I haven't gotten xawtv to work either. To use with skype you'll need a 32-bit version of media-lib/libv4l and then skype will give you video. I'd use cheese to test the video, or camorama. Both camorama and cheese have worked with libv4l. Ekiga also works with libv4l, as well as spcaview.

----------

## keet

I have a similar problem on my AMD64 system with my Logitech webcam.  I used to use the gspcav1 module, but with kernel 2.6.27-r2, it won't compile (which probably doesn't matter since the driver is in the kernel).  After emerging libv4l, I tried:

 LD_PRELOAD=/usr/lib64/libv4l/v4l1compat.so myapp, but it just says:

ERROR: ld.so: object '/usr/lib64/libv4l/v4l1compat.so' from LD_PRELOAD cannot be preloaded: ignored.

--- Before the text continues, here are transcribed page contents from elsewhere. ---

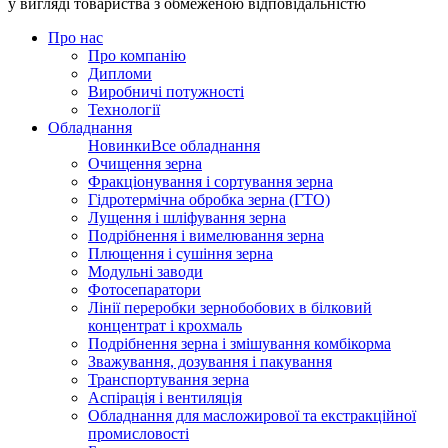
у вигляді товариства з обмеженою відповідальністю
Про нас
Про компанію
Дипломи
Виробничі потужності
Технології
Обладнання
Новинки
Все обладнання
Очищення зерна
Фракціонування і сортування зерна
Гідротермічна обробка зерна (ГТО)
Лущення і шліфування зерна
Подрібнення і вимелювання зерна
Плющення і сушіння зерна
Модульні заводи
Фотосепаратори
Лінії переробки зернобобових в білковий
концентрат і крохмаль
Подрібнення зерна і змішування комбікорма
Зважування, дозування і пакування
Транспортування зерна
Аспірація і вентиляція
Обладнання для масложирової та екстракційної
промисловості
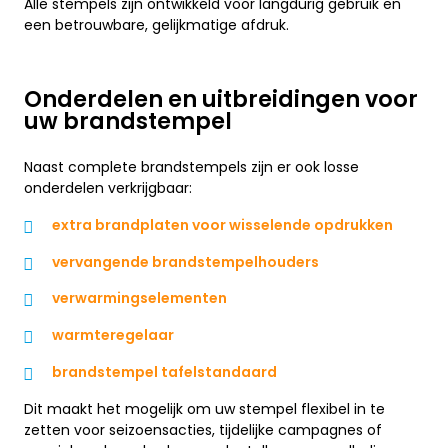
Alle stempels zijn ontwikkeld voor langdurig gebruik en
een betrouwbare, gelijkmatige afdruk.
Onderdelen en uitbreidingen voor
uw brandstempel
Naast complete brandstempels zijn er ook losse
onderdelen verkrijgbaar:
extra brandplaten voor wisselende opdrukken
vervangende brandstempelhouders
verwarmingselementen
warmteregelaar
brandstempel tafelstandaard
Dit maakt het mogelijk om uw stempel flexibel in te
zetten voor seizoensacties, tijdelijke campagnes of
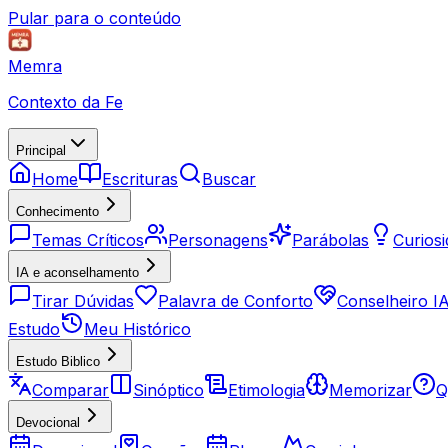
Pular para o conteúdo
Memra
Contexto da Fe
Principal
Home
Escrituras
Buscar
Conhecimento
Temas Críticos
Personagens
Parábolas
Curios
IA e aconselhamento
Tirar Dúvidas
Palavra de Conforto
Conselheiro I
Estudo
Meu Histórico
Estudo Biblico
Comparar
Sinóptico
Etimologia
Memorizar
Q
Devocional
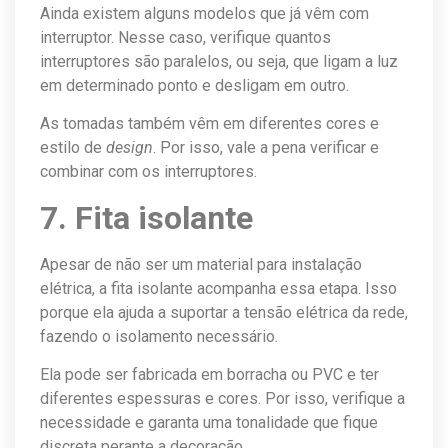
Ainda existem alguns modelos que já vêm com
interruptor. Nesse caso, verifique quantos
interruptores são paralelos, ou seja, que ligam a luz
em determinado ponto e desligam em outro.
As tomadas também vêm em diferentes cores e
estilo de
design
. Por isso, vale a pena verificar e
combinar com os interruptores.
7. Fita isolante
Apesar de não ser um material para instalação
elétrica, a fita isolante acompanha essa etapa. Isso
porque ela ajuda a suportar a tensão elétrica da rede,
fazendo o isolamento necessário.
Ela pode ser fabricada em borracha ou PVC e ter
diferentes espessuras e cores. Por isso, verifique a
necessidade e garanta uma tonalidade que fique
discreta perante a decoração.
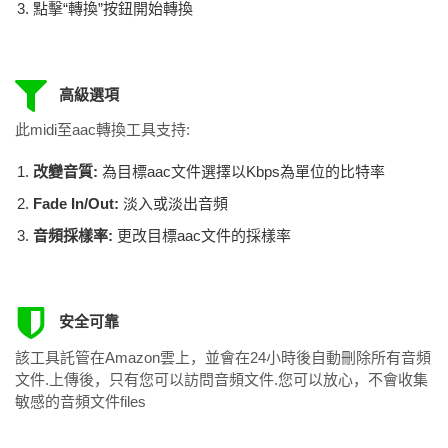
點擊“轉換”按鈕開始轉換
高級選項
此midi至aac轉換工具支持:
改變音質:
為目標aac文件選擇以Kbps為單位的比特率
Fade In/Out:
淡入或淡出音頻
音頻採樣率:
更改目標aac文件的採樣率
安全可靠
該工具託管在Amazon雲上，並會在24小時後自動刪除所有音頻
文件.上傳後，只有您可以訪問音頻文件.您可以放心，不會收集
敏感的音頻文件files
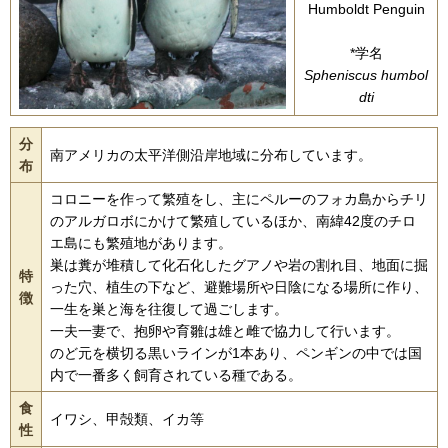
Humboldt Penguin
*学名
Spheniscus humbol
dti
分
南アメリカの太平洋側沿岸地域に分布しています。
布
コロニーを作って繁殖をし、主にペルーのフォカ島からチリ
のアルガロボにかけて繁殖しているほか、南緯42度のチロ
エ島にも繁殖地があります。
巣は糞が堆積して化石化したグアノや岩の割れ目、地面に掘
特
った穴、植生の下など、避難場所や日陰になる場所に作り、
徴
一生を巣と海を往復して過ごします。
一夫一妻で、抱卵や育雛は雄と雌で協力して行います。
のど元を横切る黒いラインが1本あり、ペンギンの中では国
内で一番多く飼育されている種である。
食
イワシ、甲殻類、イカ等
性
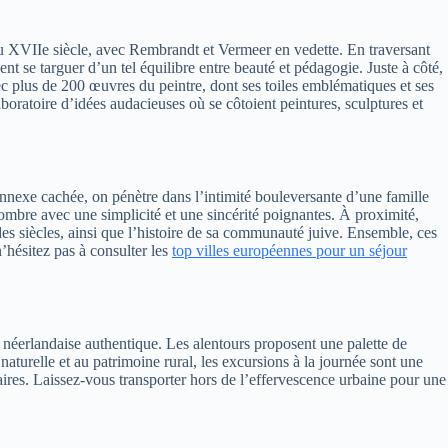
 du XVIIe siècle, avec Rembrandt et Vermeer en vedette. En traversant
nt se targuer d’un tel équilibre entre beauté et pédagogie. Juste à côté,
 plus de 200 œuvres du peintre, dont ses toiles emblématiques et ses
boratoire d’idées audacieuses où se côtoient peintures, sculptures et
annexe cachée, on pénètre dans l’intimité bouleversante d’une famille
mbre avec une simplicité et une sincérité poignantes. À proximité,
s siècles, ainsi que l’histoire de sa communauté juive. Ensemble, ces
n’hésitez pas à consulter les
top villes européennes pour un séjour
néerlandaise authentique. Les alentours proposent une palette de
aturelle et au patrimoine rural, les excursions à la journée sont une
laires. Laissez-vous transporter hors de l’effervescence urbaine pour une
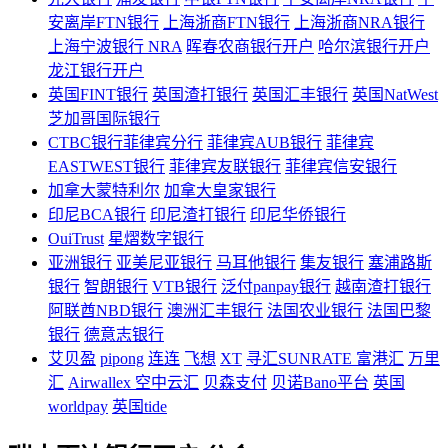
安离岸FTN银行
上海浙商FTN银行
上海浙商NRA银行
上海宁波银行 NRA
晖春农商银行开户
哈尔滨银行开户
龙江银行开户
英国FINT银行
英国渣打银行
英国汇丰银行
英国NatWest
芝加哥国际银行
CTBC银行菲律宾分行
菲律宾AUB银行
菲律宾
EASTWEST银行
菲律宾友联银行
菲律宾信安银行
加拿大蒙特利尔
加拿大皇家银行
印尼BCA银行
印尼渣打银行
印尼华侨银行
OuiTrust
星熠数字银行
亚洲银行
亚美尼亚银行
马耳他银行
集友银行
塞浦路斯
银行
智朗银行
VTB银行
泛付panpay银行
越南渣打银行
阿联酋NBD银行
澳洲汇丰银行
法国农业银行
法国巴黎
银行
德意志银行
艾贝盈
pipong
连连
飞想
XT
寻汇SUNRATE
富港汇
万里
汇
Airwallex 空中云汇
贝森支付
贝诺Bano平台
英国
worldpay
英国tide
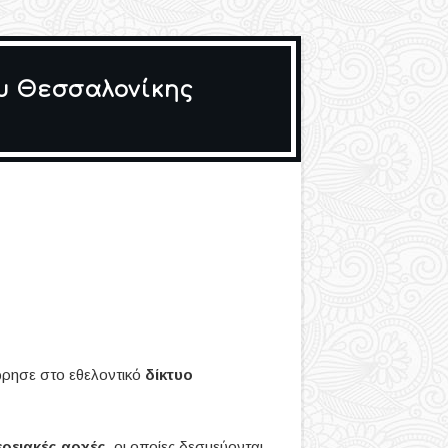
ου Θεσσαλονίκης
ώρησε στο εθελοντικό
δίκτυο
ερειακές αρχές
, οι οποίες δεσμεύονται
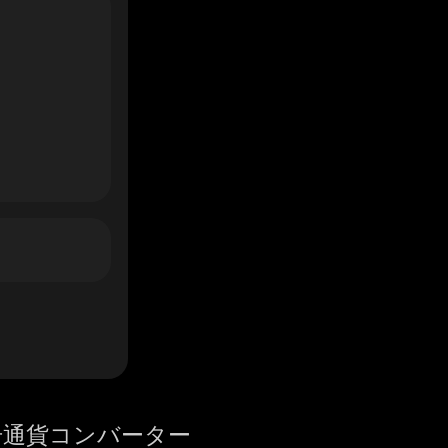
号通貨コンバーター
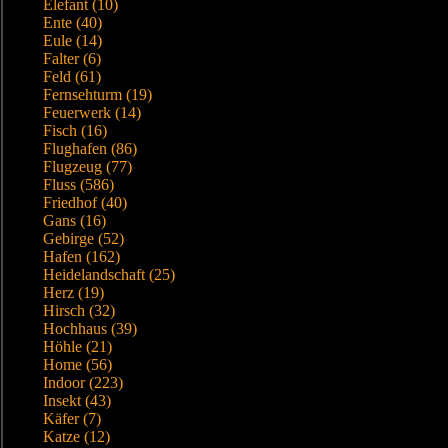
Elefant (10)
Ente (40)
Eule (14)
Falter (6)
Feld (61)
Fernsehturm (19)
Feuerwerk (14)
Fisch (16)
Flughafen (86)
Flugzeug (77)
Fluss (586)
Friedhof (40)
Gans (16)
Gebirge (52)
Hafen (162)
Heidelandschaft (25)
Herz (19)
Hirsch (32)
Hochhaus (39)
Höhle (21)
Home (56)
Indoor (223)
Insekt (43)
Käfer (7)
Katze (12)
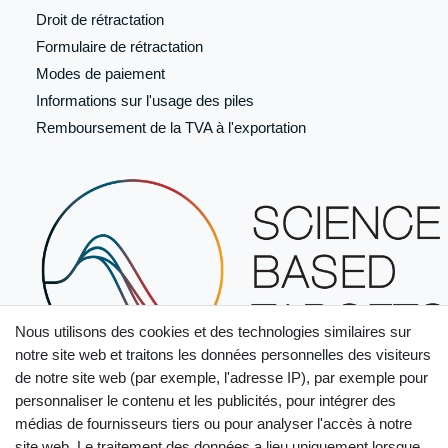
Droit de rétractation
Formulaire de
rétractation
Modes de paiement
Informations sur l'usage des piles
Remboursement de la TVA à l'exportation
Nous utilisons des cookies et des technologies similaires sur
notre site web et traitons les données personnelles des visiteurs
de notre site web (par exemple, l'adresse IP), par exemple pour
personnaliser le contenu et les publicités, pour intégrer des
médias de fournisseurs tiers ou pour analyser l'accès à notre
site web. Le traitement des données a lieu uniquement lorsque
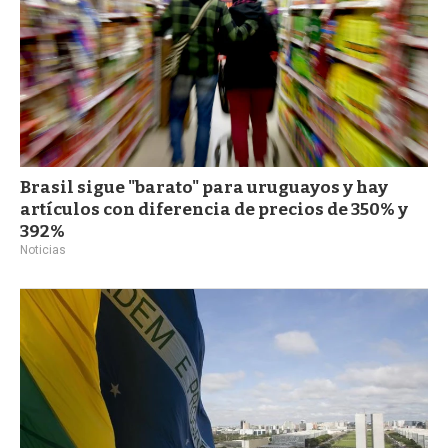
Brasil sigue "barato" para uruguayos y hay
artículos con diferencia de precios de 350% y
392%
Noticias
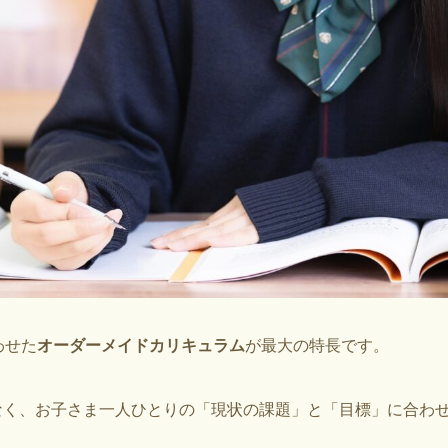
わせた
オーダーメイドカリキュラム
が最大の特長です。
なく、お子さま一人ひとりの「現状の課題」と「目標」に合わ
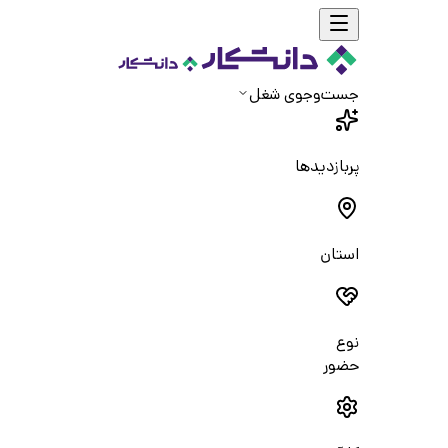
جست‌و‌جوی شغل
پربازدیدها
استان
نوع
حضور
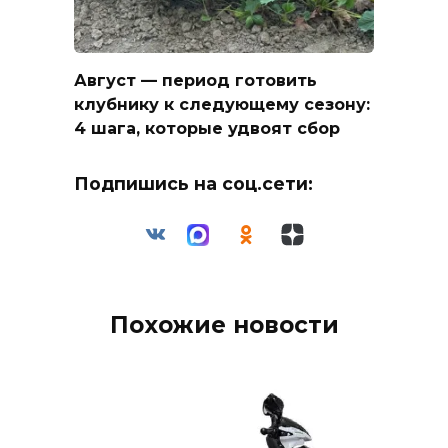
Август — период готовить
клубнику к следующему сезону:
4 шага, которые удвоят сбор
Подпишись на соц.сети:
Похожие новости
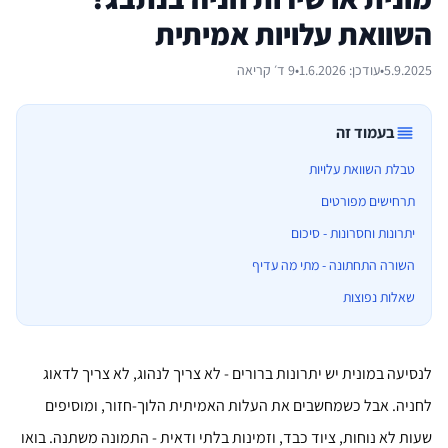
השוואת עלויות אמיתית
5.9.2025
•
עודכן:
1.6.2026
•
9
ד׳ קריאה
בעמוד זה
טבלת השוואת עלויות
תרחישים מפורטים
יתרונות וחסרונות - סיכום
השורה התחתונה - מתי מה עדיף
שאלות נפוצות
לנסיעה במונית יש יתרונות ברורים - לא צריך לנהוג, לא צריך לדאוג
לחניה. אבל כשמחשבים את העלות האמיתית הלוך-חזור, ומוסיפים
שעות לא נוחות, ציוד כבד, וזמינות בלתי ודאית - התמונה משתנה. בואו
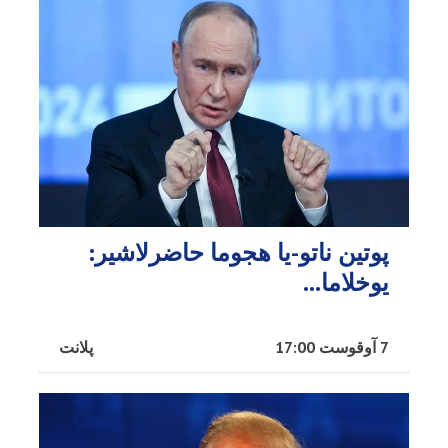
پوتین ناتو-یا هجوما حاضرلاشیر:
یوخلاما...
7 آوقوست 17:00
پلانت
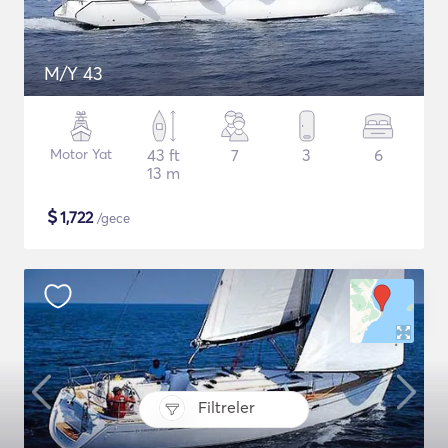
M/Y 43
Motor Yat
43 ft
7
3
6
13 m
$
1,722
/gece
Filtreler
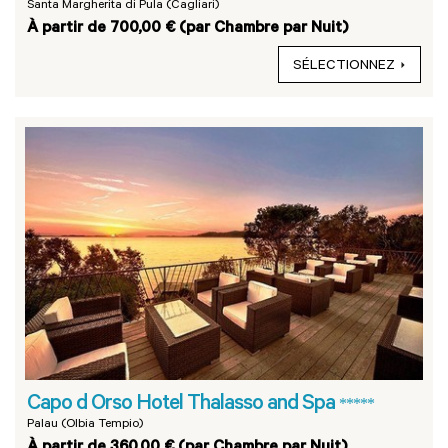
Santa Margherita di Pula (Cagliari)
À partir de 700,00 € (par Chambre par Nuit)
SÉLECTIONNEZ
Capo d Orso Hotel Thalasso and Spa
*****
Palau (Olbia Tempio)
À partir de 360,00 € (par Chambre par Nuit)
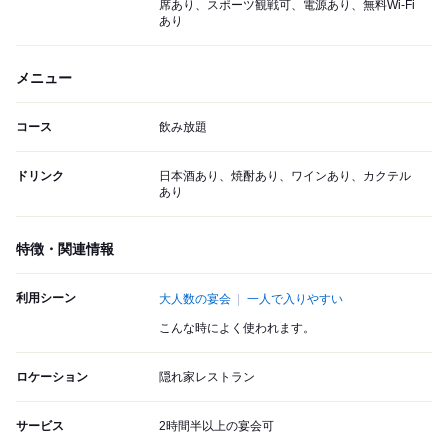
席あり、スポーツ観戦可、電源あり、無料Wi-Fi
あり
メニュー
コース
飲み放題
ドリンク
日本酒あり、焼酎あり、ワインあり、カクテル
あり
特徴・関連情報
利用シーン
大人数の宴会
一人で入りやすい
こんな時によく使われます。
ロケーション
隠れ家レストラン
サービス
2時間半以上の宴会可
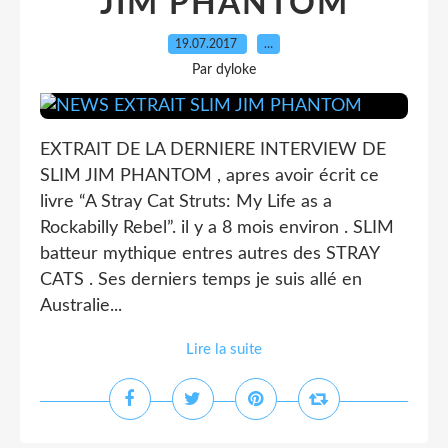
JIM PHANTOM
19.07.2017
…
Par dyloke
EXTRAIT DE LA DERNIERE INTERVIEW DE
SLIM JIM PHANTOM , apres avoir écrit ce
livre “A Stray Cat Struts: My Life as a
Rockabilly Rebel”. il y a 8 mois environ . SLIM
batteur mythique entres autres des STRAY
CATS . Ses derniers temps je suis allé en
Australie...
Lire la suite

Skype runs, but it just shows black and green lines when I try to test my webcam.

----------

## Holysword

 *rapsure wrote:*   

> I haven't gotten xawtv to work either. To use with skype you'll need a 32-bit version of media-lib/libv4l and then skype will give you video. I'd use cheese to test the video, or camorama. Both camorama and cheese have worked with libv4l. Ekiga also works with libv4l, as well as spcaview.

 

Camorama does not work...

How do I get a 32-bit version of libv4l?? I have only the portage version, that one does not fit?

----------

## rapsure

LD_PRELOAD="/usr/lib/libv4l/v4l1compat.so" camorama -d /dev/video1 is the command I used and camorama worked for me.

----------

## Holysword

 *rapsure wrote:*   

> LD_PRELOAD="/usr/lib/libv4l/v4l1compat.so" camorama -d /dev/video1 is the command I used and camorama worked for me.

 

No clue for me.

----------